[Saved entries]
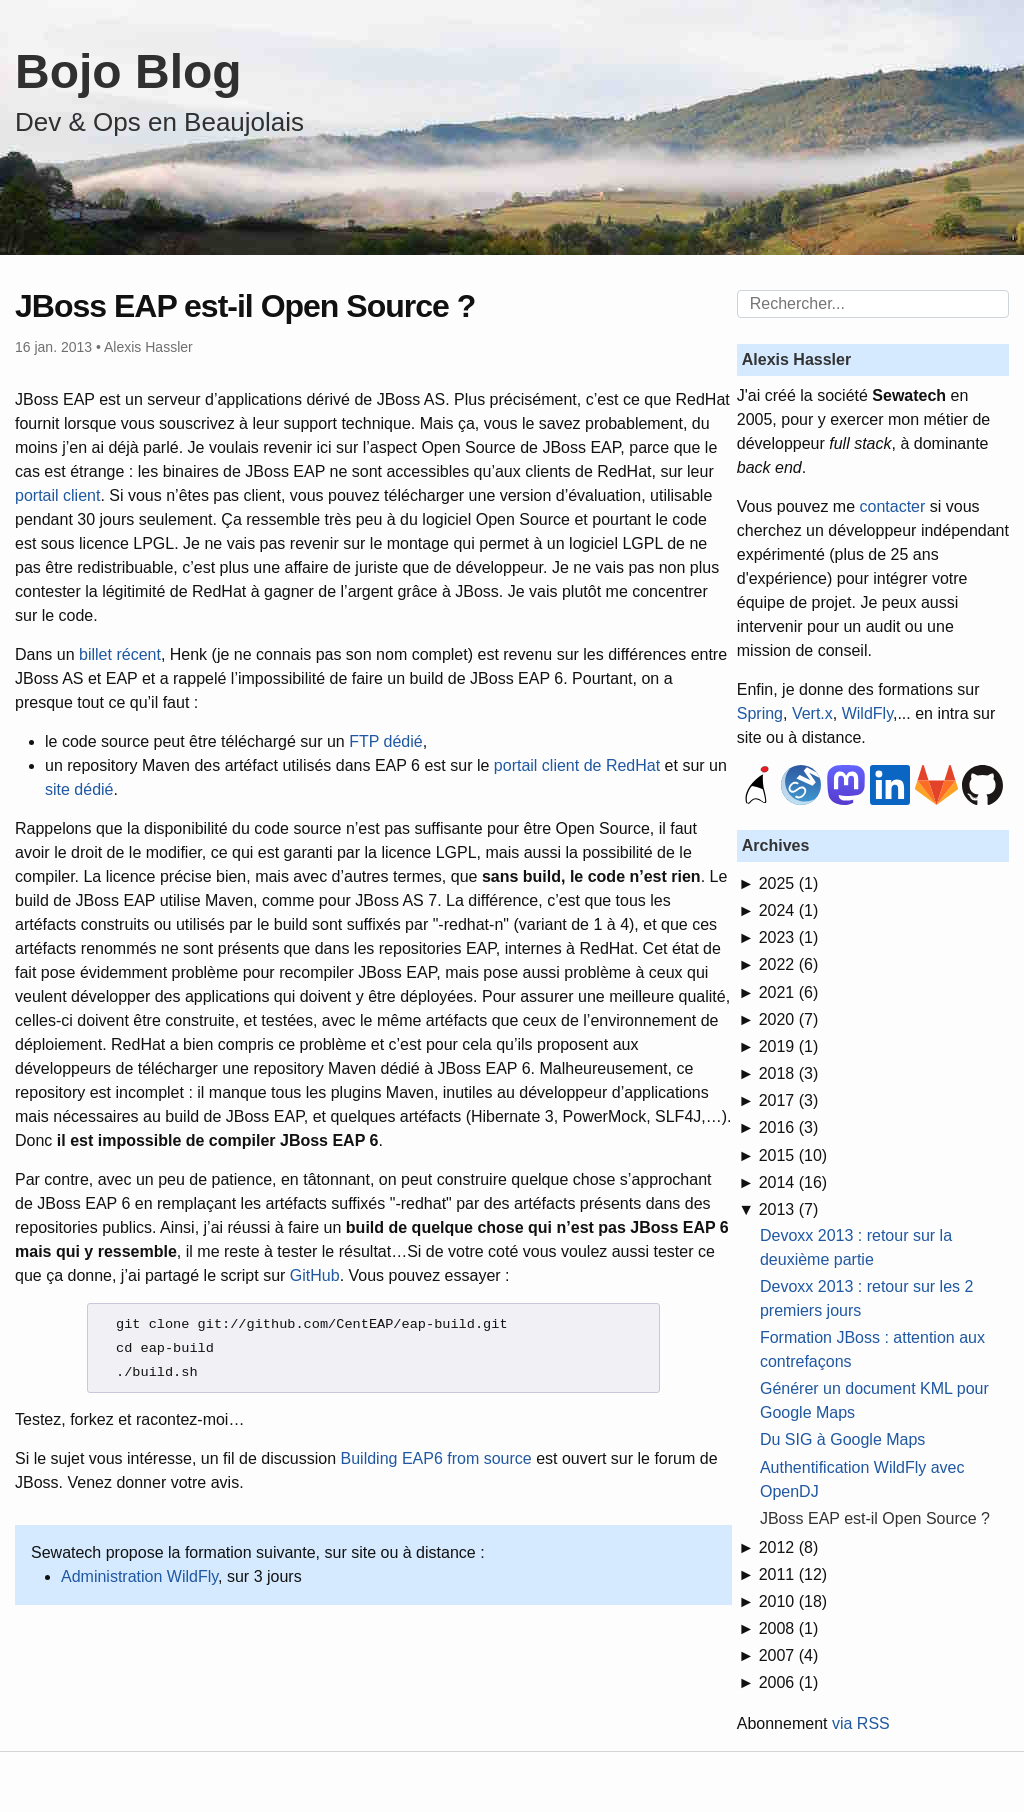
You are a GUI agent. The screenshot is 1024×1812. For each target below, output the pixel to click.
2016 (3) (789, 1127)
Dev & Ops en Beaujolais (159, 122)
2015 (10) (793, 1155)
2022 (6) (789, 964)
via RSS (861, 1723)
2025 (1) (789, 883)
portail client (57, 495)
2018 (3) (789, 1073)
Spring (760, 713)
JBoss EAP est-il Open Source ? (875, 1518)
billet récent (120, 654)
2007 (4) (789, 1655)
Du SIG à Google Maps (842, 1439)
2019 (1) (789, 1046)
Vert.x (812, 713)
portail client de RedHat (577, 765)
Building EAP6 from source (436, 1458)
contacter (893, 506)
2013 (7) (789, 1209)
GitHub (315, 1275)
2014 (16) (793, 1182)
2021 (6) (789, 992)
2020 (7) (789, 1019)
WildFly (867, 713)
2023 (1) (789, 937)
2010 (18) (793, 1601)
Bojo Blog (128, 71)
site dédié (79, 789)
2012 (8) (789, 1547)
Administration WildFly (139, 1576)
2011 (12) (793, 1574)
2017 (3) (789, 1100)
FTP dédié (386, 741)
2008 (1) (789, 1628)
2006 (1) (789, 1682)
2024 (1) (789, 910)
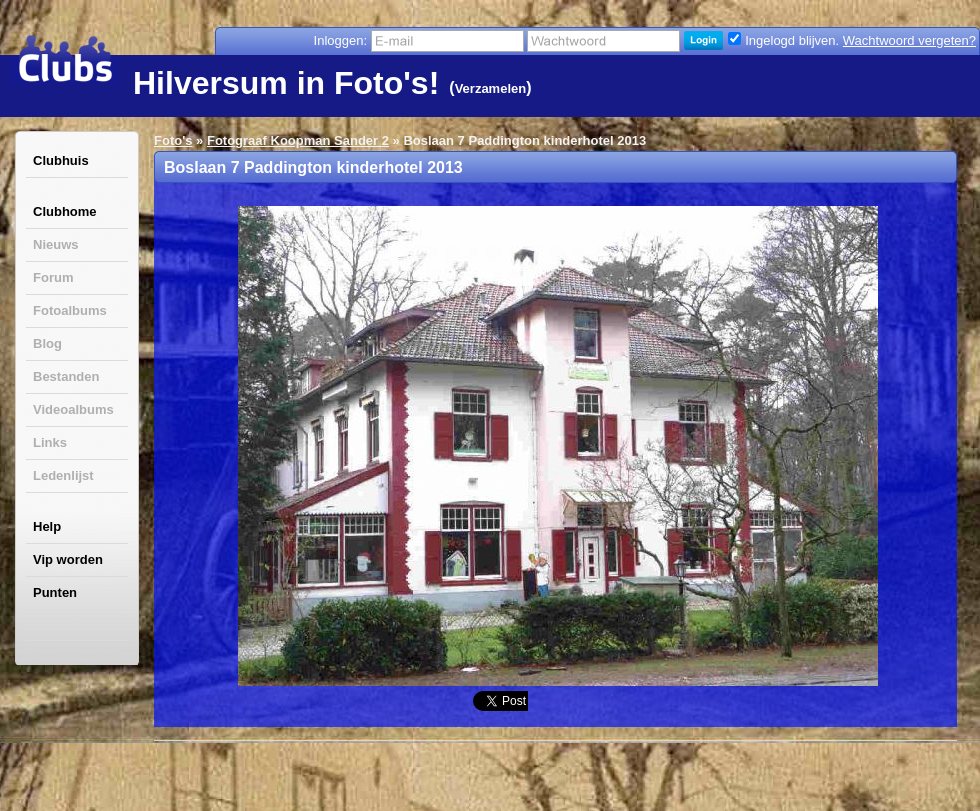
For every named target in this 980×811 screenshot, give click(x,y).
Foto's (173, 140)
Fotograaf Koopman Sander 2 (298, 140)
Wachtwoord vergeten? (909, 40)
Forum (53, 277)
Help (47, 526)
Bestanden (66, 376)
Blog (47, 343)
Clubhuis (61, 160)
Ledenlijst (63, 475)
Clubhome (65, 211)
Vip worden (68, 559)
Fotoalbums (70, 310)
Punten (55, 592)
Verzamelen (491, 88)
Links (50, 442)
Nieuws (56, 244)
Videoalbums (73, 409)
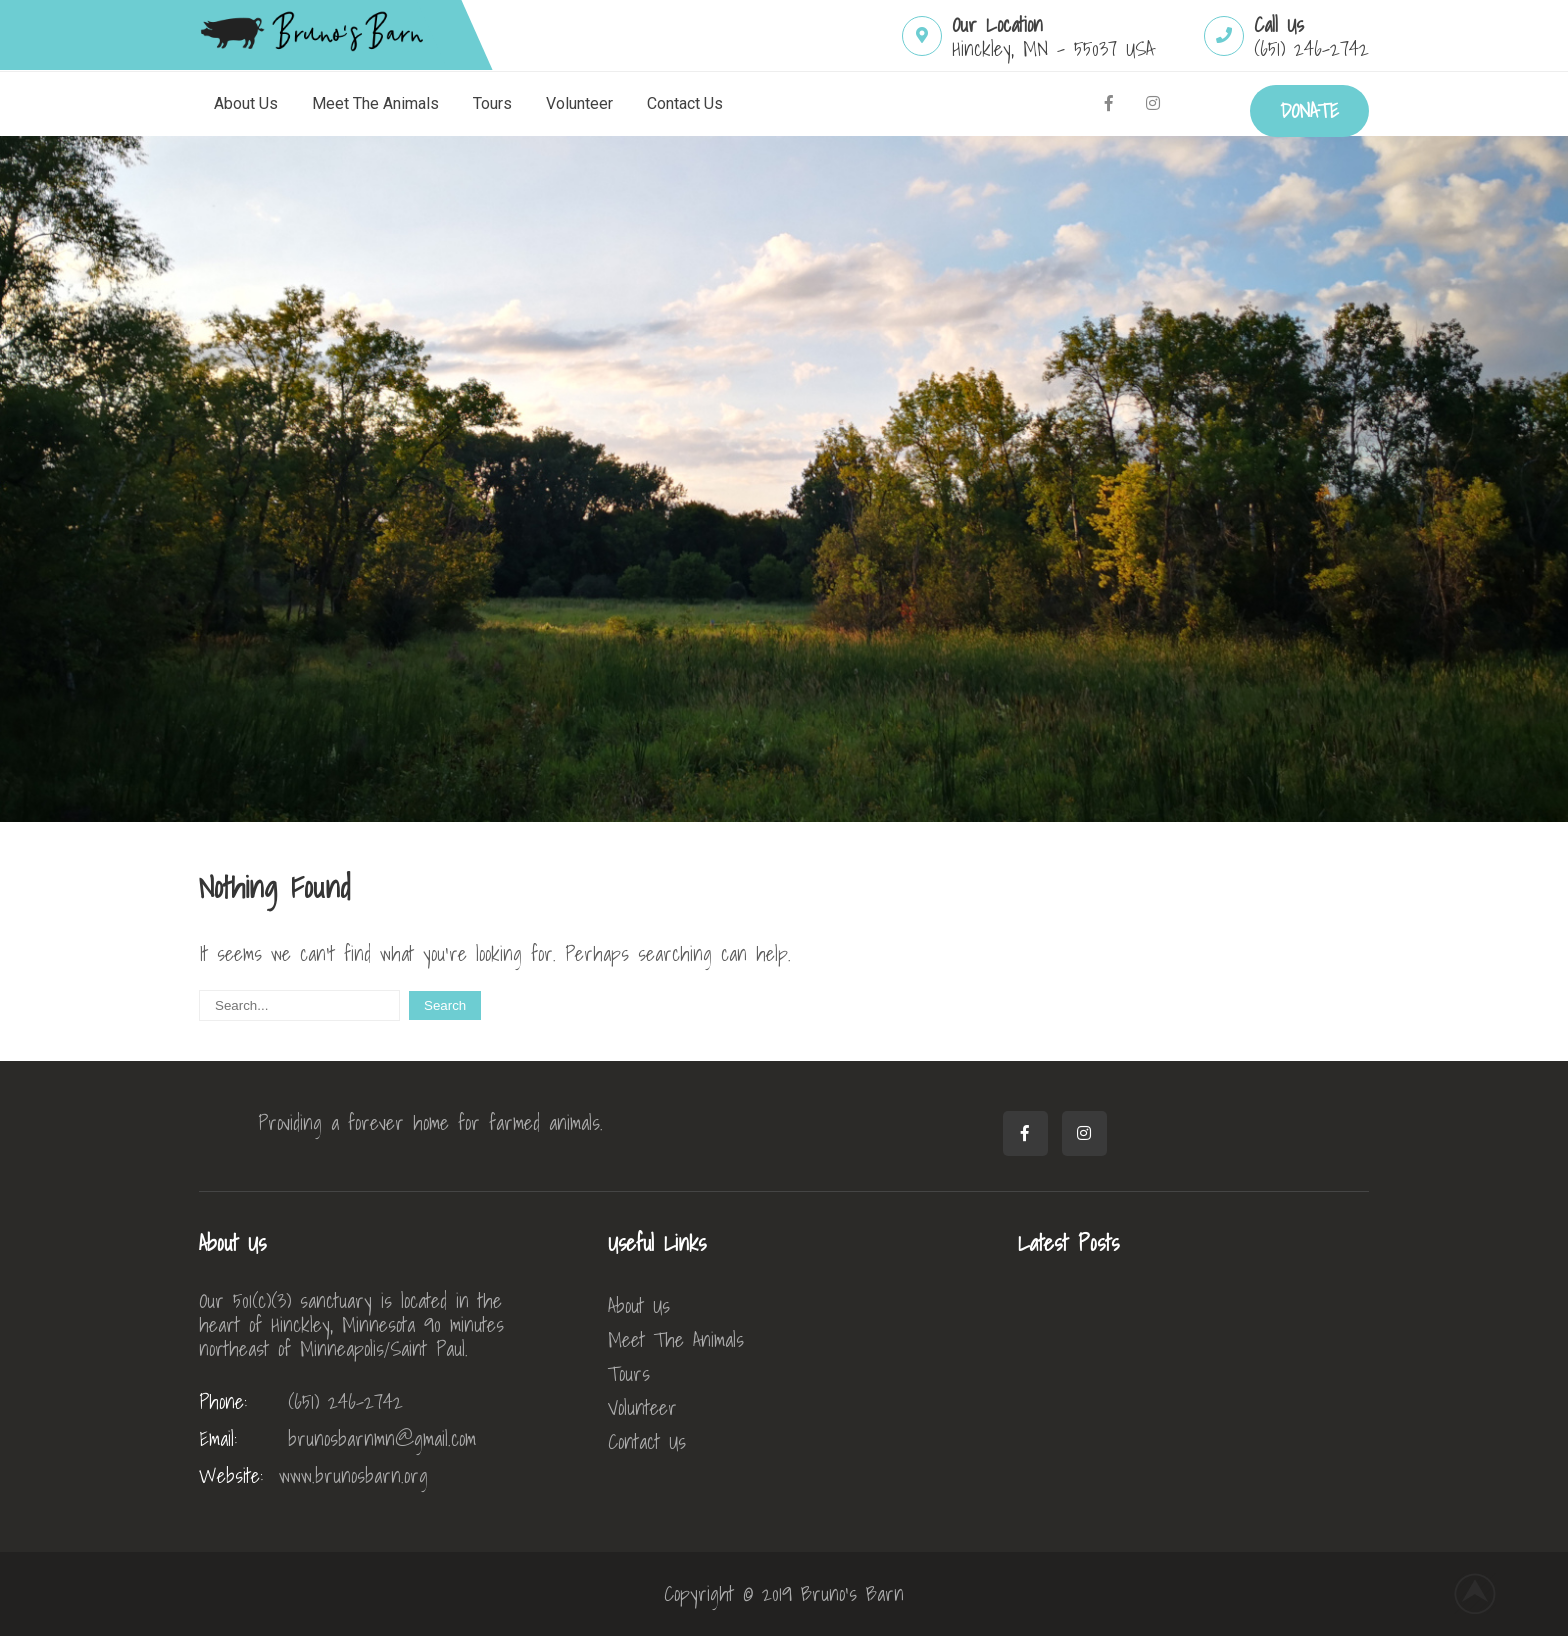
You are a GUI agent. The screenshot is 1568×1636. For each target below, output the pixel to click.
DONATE (1309, 111)
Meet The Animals (375, 103)
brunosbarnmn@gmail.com (337, 1439)
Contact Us (685, 103)
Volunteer (579, 103)
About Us (246, 103)
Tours (492, 103)
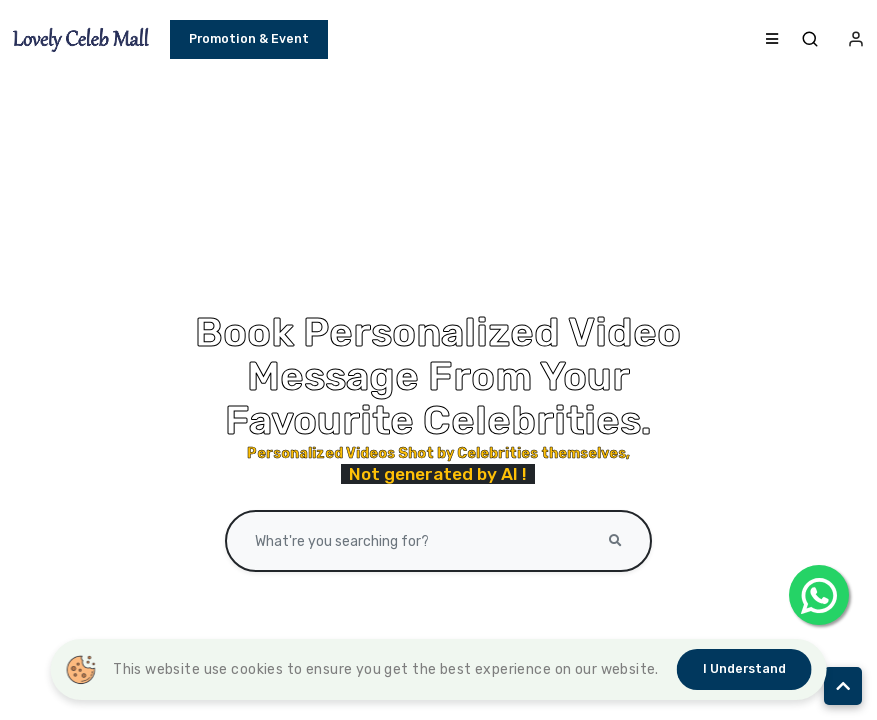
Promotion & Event (249, 38)
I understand (744, 668)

**Problem statement**
Before copying, set the pictures aside; then give the records again exactly.

**Response to the exercise**
You are a GUI agent. The screenshot is 1024×1812. For each target below, output the pixel to click.
2016 (3) (789, 1127)
Dev & Ops en Beaujolais (159, 122)
2015 (10) (793, 1155)
2022 (6) (789, 964)
via RSS (861, 1723)
2025 (1) (789, 883)
portail client (57, 495)
2018 (3) (789, 1073)
Spring (760, 713)
JBoss EAP est-il Open Source ? (875, 1518)
billet récent (120, 654)
2007 (4) (789, 1655)
Du SIG à Google Maps (842, 1439)
2019 (1) (789, 1046)
Vert.x (812, 713)
portail client de RedHat (577, 765)
Building EAP6 from source (436, 1458)
contacter (893, 506)
2013 (7) (789, 1209)
GitHub (315, 1275)
2014 (16) (793, 1182)
2021 (6) (789, 992)
2020 (7) (789, 1019)
WildFly (867, 713)
2023 (1) (789, 937)
2010 (18) (793, 1601)
Bojo Blog (128, 71)
site dédié (79, 789)
2012 (8) (789, 1547)
Administration WildFly (139, 1576)
2011 (12) (793, 1574)
2017 (3) (789, 1100)
FTP dédié (386, 741)
2008 (1) (789, 1628)
2006 (1) (789, 1682)
2024 (1) (789, 910)
For every named target in this 980×811 screenshot, give click(x,y).
Foto's (173, 140)
Fotograaf Koopman Sander 2 (298, 140)
Wachtwoord vergeten? (909, 40)
Forum (53, 277)
Help (47, 526)
Bestanden (66, 376)
Blog (47, 343)
Clubhuis (61, 160)
Ledenlijst (63, 475)
Clubhome (65, 211)
Vip worden (68, 559)
Fotoalbums (70, 310)
Punten (55, 592)
Verzamelen (491, 88)
Links (50, 442)
Nieuws (56, 244)
Videoalbums (73, 409)
You are a GUI agent. The screenshot is 1568×1636. For each target below, output the pixel to click.
DONATE (1309, 111)
Meet The Animals (375, 103)
brunosbarnmn@gmail.com (337, 1439)
Contact Us (685, 103)
Volunteer (579, 103)
About Us (246, 103)
Tours (492, 103)
Promotion & Event (249, 38)
I understand (744, 668)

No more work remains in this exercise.